═════ SOURCE MATERIAL
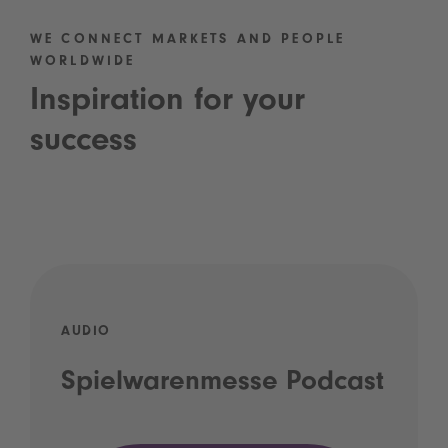
WE CONNECT MARKETS AND PEOPLE
WORLDWIDE
Inspiration for your
success
AUDIO
Spielwarenmesse Podcast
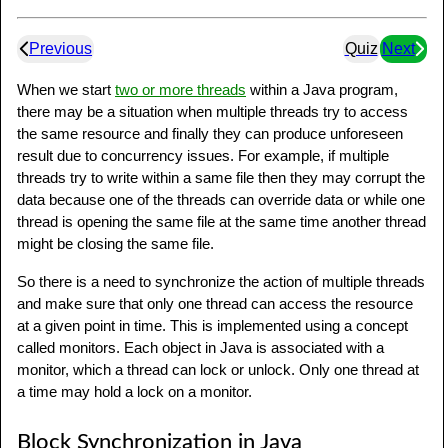
Previous
Quiz
Next
When we start
two or more threads
within a Java program,
there may be a situation when multiple threads try to access
the same resource and finally they can produce unforeseen
result due to concurrency issues. For example, if multiple
threads try to write within a same file then they may corrupt the
data because one of the threads can override data or while one
thread is opening the same file at the same time another thread
might be closing the same file.
So there is a need to synchronize the action of multiple threads
and make sure that only one thread can access the resource
at a given point in time. This is implemented using a concept
called monitors. Each object in Java is associated with a
monitor, which a thread can lock or unlock. Only one thread at
a time may hold a lock on a monitor.
Block Synchronization in Java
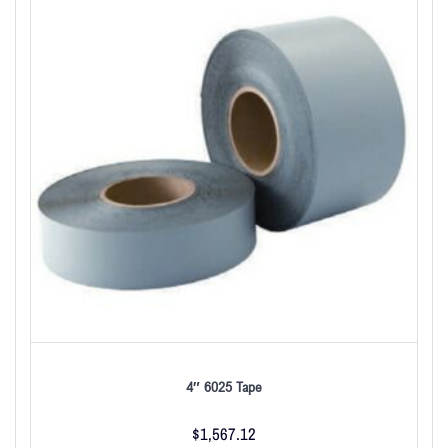
4″ 6025 Tape
$
1,567.12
══════════
> [TASK DIRECTIONS]:
A count is needed of the lines in the entries that contain "multiple". Supply only that number.

> [WRITTEN SOLUTION]:
3